200 million people buy an iPhone each year. It is still the world’s most popular smartphone, followed by Samsung’s Galaxy line. The X (pronounced ‘ten’, of course) is packed with features and gadgetry that will delight gizmo-hungry first movers.
There’s facial recognition, which can detect when the phone’s owner is looking at it, an OLED screen (made by Samsung), an A11 bionic chip, and ‘Animoji’, with which users can turn themselves into a talking unicorn, or poo, emoji. The X has dispensed with the famous home button, too, which has annoyed some dyed-in-the-wool enthusiasts, but energized many more.
But the X’s price, $999, has already prompted a wave of criticism from industry experts who feel Tim Cook and co have priced themselves into a dangerous corner, at a pivotal moment for the smartphone industry.
A recent WalletHub survey found that three quarters of respondents did not plan to buy the new iPhone. Many commenters have already singled out the iPhone 8 as a better deal. And many of the X’s new features are already in play on Android-equipped competitors.
Credit debt is already at an all-time high: will consumers decide that the X is a frivolous step too far?

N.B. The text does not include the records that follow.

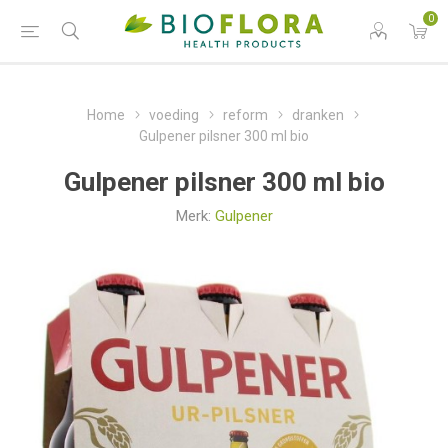
0
Home
voeding
reform
dranken
Gulpener pilsner 300 ml bio
Gulpener pilsner 300 ml bio
Merk:
Gulpener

And that’s just in the United States. Elsewhere, it has long been heralded, the Chinese are coming. Huawei, Oppo, Vivo, Xiaomi and others offer a range of cheap and feature-heavy smartphones that could topple Apple’s grip on the global market.
Huawei has long been advertising its own products hard in Europe–Red Herring even attended an ice hockey match in Minsk, Belarus, whose mascot was a Huawei panda–and, as the third-biggest seller of smartphones worldwide it is probably best placed to topple the Samsung/Apple digital diarchy.
Huawei now has $61bn in sales, and 170,000 employees worldwide. It sold around 140m smartphones in 2016, a figure it expects to surpass by some way this year. By 2018, the company has told Fortune, it expects to sell more handsets than Apple.
Huawei tops domestic smartphone sales in China with just under 21% market share, according to researcher Counterpoint. But others, such as Oppo, Vivo and Xiaomi all take home a big percentage too.
Apple ranks fourth with a 10.7% share. Its opposition is leading the way. And with Chinese smartphone makers reaping more and more from developing markets in Asia and Africa each year, it is doubtful whether Apple’s push in the luxury direction will stand it in good stead for a digital revolution in massive, upcoming mobile markets like Indonesia, Nigeria and the Philippines.
By pricing its latest iPhone at more than the cost of a car in many of those nations, has Apple just missed the latest wave of the smartphone industry?